Chacun, selon son goût, s'en donnait librement.
Les plus riches, pour tous, puisaient dans leur corbeille
Les débris délicats du souper de la veille;
Et si l'enfant trop pauvre à la communauté
          N'avait rien apporté,
On choisissait pour lui, sans blesser sa misère,
      Les morceaux les plus savoureux.
Comme nous nous aimions! que nous étions heureux!
Aussi, chaque matin, le maître à l'œil sévère
Me voyait dans sa classe arriver sans retard,
Non pas pour les leçons, que je ne savais guère,
Mais pour le doux festin où tous nous avions part.
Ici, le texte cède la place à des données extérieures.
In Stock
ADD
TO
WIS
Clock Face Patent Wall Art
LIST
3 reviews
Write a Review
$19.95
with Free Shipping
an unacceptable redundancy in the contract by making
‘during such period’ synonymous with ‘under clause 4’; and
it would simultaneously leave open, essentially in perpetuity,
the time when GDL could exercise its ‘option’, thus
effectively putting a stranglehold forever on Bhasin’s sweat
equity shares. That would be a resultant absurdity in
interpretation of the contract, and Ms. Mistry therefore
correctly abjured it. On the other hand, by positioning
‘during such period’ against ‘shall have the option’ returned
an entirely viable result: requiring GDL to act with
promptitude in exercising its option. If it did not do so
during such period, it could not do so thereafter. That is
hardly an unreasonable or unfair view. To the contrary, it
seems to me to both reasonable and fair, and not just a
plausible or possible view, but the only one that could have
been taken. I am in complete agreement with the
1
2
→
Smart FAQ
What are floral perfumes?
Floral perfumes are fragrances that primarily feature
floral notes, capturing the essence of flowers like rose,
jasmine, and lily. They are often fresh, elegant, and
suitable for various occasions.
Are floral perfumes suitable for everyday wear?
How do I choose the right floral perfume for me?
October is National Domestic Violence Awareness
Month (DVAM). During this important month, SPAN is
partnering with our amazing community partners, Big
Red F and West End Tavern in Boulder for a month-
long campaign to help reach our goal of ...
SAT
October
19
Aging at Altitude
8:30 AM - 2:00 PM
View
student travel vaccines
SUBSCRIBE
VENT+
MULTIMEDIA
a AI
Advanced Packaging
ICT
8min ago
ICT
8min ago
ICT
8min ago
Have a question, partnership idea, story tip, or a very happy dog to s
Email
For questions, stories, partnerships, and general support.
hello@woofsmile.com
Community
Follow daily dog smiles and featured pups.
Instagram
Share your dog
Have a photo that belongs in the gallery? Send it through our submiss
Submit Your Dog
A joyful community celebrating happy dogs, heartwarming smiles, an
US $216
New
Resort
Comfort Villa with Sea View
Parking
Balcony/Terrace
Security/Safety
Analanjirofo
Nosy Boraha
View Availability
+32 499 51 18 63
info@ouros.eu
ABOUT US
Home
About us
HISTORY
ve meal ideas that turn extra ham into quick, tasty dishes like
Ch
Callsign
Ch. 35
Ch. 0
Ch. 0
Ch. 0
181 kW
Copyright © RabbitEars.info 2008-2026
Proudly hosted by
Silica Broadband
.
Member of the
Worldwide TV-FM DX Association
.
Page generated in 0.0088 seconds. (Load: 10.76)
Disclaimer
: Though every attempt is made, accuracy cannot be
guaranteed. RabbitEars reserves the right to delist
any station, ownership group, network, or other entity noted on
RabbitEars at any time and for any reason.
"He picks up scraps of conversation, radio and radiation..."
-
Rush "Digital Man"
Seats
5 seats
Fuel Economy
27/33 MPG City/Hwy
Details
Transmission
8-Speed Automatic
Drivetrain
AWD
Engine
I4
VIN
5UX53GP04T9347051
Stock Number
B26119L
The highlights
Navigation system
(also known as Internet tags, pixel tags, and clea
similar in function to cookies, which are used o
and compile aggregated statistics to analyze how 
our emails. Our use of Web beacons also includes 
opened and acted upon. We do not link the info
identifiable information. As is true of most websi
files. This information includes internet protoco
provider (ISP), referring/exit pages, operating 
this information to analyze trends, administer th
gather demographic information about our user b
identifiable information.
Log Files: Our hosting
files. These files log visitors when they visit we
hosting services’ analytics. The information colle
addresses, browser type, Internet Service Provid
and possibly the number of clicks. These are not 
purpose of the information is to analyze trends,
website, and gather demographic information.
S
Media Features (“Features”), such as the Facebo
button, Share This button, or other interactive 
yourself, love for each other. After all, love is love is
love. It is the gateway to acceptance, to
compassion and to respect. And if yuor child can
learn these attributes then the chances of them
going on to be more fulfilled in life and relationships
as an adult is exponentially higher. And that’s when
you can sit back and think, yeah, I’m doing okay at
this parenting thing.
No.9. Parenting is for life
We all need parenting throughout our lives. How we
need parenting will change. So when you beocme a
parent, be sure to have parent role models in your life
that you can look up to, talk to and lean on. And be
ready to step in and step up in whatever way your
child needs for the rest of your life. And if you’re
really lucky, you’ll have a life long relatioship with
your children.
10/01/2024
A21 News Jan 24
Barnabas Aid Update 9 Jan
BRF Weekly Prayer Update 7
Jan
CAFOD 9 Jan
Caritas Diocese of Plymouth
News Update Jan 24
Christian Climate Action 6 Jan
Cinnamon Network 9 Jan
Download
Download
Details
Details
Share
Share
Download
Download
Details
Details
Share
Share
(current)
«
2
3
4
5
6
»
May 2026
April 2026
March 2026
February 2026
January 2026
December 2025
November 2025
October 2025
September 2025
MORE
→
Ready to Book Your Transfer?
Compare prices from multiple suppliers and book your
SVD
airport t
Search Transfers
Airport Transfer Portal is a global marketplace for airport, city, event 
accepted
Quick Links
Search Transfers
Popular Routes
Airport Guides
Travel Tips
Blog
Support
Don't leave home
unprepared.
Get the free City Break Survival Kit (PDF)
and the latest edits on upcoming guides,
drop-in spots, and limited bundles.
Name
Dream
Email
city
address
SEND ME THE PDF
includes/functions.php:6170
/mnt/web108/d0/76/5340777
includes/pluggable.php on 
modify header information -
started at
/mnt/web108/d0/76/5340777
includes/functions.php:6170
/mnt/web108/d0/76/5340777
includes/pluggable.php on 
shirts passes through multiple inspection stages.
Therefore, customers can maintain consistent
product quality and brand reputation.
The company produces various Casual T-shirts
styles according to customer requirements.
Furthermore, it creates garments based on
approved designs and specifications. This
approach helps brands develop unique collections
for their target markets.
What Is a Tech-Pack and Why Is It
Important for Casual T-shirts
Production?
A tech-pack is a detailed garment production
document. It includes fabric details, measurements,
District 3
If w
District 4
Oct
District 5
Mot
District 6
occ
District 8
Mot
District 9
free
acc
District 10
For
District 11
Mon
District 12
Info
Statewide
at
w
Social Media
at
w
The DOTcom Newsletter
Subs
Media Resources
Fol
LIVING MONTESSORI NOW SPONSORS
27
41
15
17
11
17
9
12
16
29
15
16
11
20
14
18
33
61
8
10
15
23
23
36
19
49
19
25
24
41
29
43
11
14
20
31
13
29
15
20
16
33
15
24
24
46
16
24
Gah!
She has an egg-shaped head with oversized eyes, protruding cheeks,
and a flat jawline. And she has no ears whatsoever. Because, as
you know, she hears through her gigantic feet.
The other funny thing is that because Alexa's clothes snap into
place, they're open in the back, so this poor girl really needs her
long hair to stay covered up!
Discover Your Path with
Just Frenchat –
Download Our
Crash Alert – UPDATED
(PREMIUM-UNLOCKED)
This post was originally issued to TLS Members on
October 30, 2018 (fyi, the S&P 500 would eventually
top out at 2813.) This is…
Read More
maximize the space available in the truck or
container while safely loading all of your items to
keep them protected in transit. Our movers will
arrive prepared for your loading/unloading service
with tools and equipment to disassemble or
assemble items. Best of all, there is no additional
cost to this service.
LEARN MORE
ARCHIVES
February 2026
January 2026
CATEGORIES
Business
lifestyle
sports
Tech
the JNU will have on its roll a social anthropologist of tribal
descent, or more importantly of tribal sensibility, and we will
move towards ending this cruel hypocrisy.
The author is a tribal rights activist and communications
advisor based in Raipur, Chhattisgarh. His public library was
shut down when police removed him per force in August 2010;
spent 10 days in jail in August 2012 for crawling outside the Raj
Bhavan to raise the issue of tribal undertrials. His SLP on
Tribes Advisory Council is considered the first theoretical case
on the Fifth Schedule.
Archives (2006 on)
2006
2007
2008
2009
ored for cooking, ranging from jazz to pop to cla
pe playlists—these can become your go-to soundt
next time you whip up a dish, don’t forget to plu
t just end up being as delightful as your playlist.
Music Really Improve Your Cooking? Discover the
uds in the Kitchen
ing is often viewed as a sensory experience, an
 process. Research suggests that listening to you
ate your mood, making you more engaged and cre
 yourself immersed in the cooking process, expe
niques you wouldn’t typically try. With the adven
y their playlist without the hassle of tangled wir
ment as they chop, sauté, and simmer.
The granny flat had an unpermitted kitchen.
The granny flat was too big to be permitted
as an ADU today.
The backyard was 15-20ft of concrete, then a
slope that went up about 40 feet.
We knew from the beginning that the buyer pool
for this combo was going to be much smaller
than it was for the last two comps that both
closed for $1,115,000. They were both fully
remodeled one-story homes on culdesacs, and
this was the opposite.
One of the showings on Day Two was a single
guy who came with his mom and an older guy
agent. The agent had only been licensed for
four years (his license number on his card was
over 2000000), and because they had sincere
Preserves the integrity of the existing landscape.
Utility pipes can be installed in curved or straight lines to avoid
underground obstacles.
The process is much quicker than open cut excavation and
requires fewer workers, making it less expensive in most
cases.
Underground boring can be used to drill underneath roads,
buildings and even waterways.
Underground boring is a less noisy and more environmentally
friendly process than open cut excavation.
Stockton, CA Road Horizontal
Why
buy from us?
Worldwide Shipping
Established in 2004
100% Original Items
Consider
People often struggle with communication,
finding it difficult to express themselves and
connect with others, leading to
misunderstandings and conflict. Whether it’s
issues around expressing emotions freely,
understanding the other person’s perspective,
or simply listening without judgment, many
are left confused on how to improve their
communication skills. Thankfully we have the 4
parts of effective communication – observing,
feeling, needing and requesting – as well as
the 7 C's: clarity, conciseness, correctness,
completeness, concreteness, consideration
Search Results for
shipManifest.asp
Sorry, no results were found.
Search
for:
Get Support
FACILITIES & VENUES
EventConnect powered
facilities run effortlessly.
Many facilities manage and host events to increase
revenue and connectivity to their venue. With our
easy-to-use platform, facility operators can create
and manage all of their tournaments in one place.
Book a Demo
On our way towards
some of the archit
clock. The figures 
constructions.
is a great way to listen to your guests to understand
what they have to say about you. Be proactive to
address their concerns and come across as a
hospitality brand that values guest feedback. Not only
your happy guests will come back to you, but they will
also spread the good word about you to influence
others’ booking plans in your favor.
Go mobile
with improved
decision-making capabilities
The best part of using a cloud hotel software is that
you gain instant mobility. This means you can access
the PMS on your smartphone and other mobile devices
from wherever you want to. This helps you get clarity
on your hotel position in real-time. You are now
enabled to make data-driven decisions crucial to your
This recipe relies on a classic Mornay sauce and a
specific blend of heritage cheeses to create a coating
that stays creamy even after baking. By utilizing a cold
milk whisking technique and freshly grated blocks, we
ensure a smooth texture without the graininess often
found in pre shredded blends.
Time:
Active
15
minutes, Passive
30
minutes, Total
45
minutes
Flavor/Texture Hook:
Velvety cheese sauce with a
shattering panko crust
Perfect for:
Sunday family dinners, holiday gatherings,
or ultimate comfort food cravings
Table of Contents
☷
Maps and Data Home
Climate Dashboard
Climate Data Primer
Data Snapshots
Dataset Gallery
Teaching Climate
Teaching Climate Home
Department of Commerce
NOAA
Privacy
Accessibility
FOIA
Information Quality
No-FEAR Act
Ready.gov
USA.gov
Depuis, lorsque je vois, anomalie étrange!
L'homme chez soi vivant, des hommes séparé,
Le repas somptueux pour ceux-ci préparé,
      Ceux-là n'obtenant, en échange
   De leurs travaux, qu'un pain mal assuré,
D'autres, pâles de faim... cet aspect me désole!
Aux champs de l'avenir mon âme enfin s'envole,
Et se plaît à rêver pour toute nation
Les banquets fraternels, sainte communion
      Qu'enfants nous faisions à l'école.

Fable III.
Samedi et Dimanche

      Une nuit, le poing sur la hanche,
      Samedi disait à dimanche:
              »Est-ce pour toi
Que nous nous épuisons, nos cinq frères et moi?
Ne sommes-nous pas tous de la même famille?
Lorsque sous la fatigue on nous voit haletants,
Monsieur le paresseux en grand seigneur s'habille;
A chanter, à danser, monsieur passe son temps.
Toujours de nos labeurs vivras-tu sans rien faire?«
      Dimanche répondit: »Mon frère,
Vous vous livrez chacun à des soins importants,
Je l'avoue; eh bien! moi, que vous croyez futile,
      Autant que vous je suis utile.
Après un long travail comme il faut des loisirs,
C'est moi qui m'intéresse à vos rares plaisirs;
Les danses, les festins, les jeux, les promenades,
A moi vous les devez, ô mes bons camarades!
Enfin, ô doux échange, ô fraternelle loi!
Je vous amuse, et vous, vous travaillez pour moi.«

Fable IV.
Le Dahlia et la Violette

      Le dahlia, la violette
   Par un enfant sont cueillis un matin.
Du premier la corolle élégante, coquette,
      Déplore son triste destin,
      Se plaignant d'avoir pour compagne
Une fleur sans éclat, qu'on aurait dû laisser
Sous le buisson natal, là-bas, dans la campagne.
      »Prétendraitrelle m'éclipser?
      Faut-il que je meure de honte?«
L'enfant, la yiolette, aucun ne répondit:
      De son dépit nul ne tint compte.
Pour notre couple, hélas! la vieillesse fut prompte,
      Et bientôt le temps étendit
      Sur leurs tètes ses mains glacées.
L'enfant les retira du vase toutes deux;
      Depuis, sur un fumier honteux
On vit du dahlia les feuilles dispersées,
      Et des champs l'humble fleur
Aux maladea dispense un suc réparateur.

   Dans ces deux fleurs j'entreyois deux images:
De la femme au cœur sec, briguant tous les hommages,
   Le dahlia nous offre le portrait.
Alors que la beauté, son seul bien, disparait,
Elle n'a qu'à mourir, d'elle plus rien ne reste.
Dans l'autre on reconnaît de la femme modeste
      Le symbole délicieux.
Le temps peut, en passant, lui ravir d'un coup d'aile
Et jeunesse et fraîcheur; son cœur n'est jamais vieux:
Sur nous, jusqu'à la fin, son amitié fidèle
Répand de ses vertus le baume précieux.

Fable V.
La Marchande de gâteaux

      »Qui veut manger mes bons gâteaux?
      Croquez, messieurs, ils sont tout chauds!«
Une marchande ainsi d'une voix glapissante
Criait. Une ceuleur dorée, appétissante,
Une molle fumée en tourbillons flottant,
Tout s'offrait pour tenter un estomac avide.
      Eh bien! Ton ne mangeait pourtant
      Qu'une pâte froide, insipide,
Car la fumée était une moite vapeur
Que laissait transpirer un appareil trompeur.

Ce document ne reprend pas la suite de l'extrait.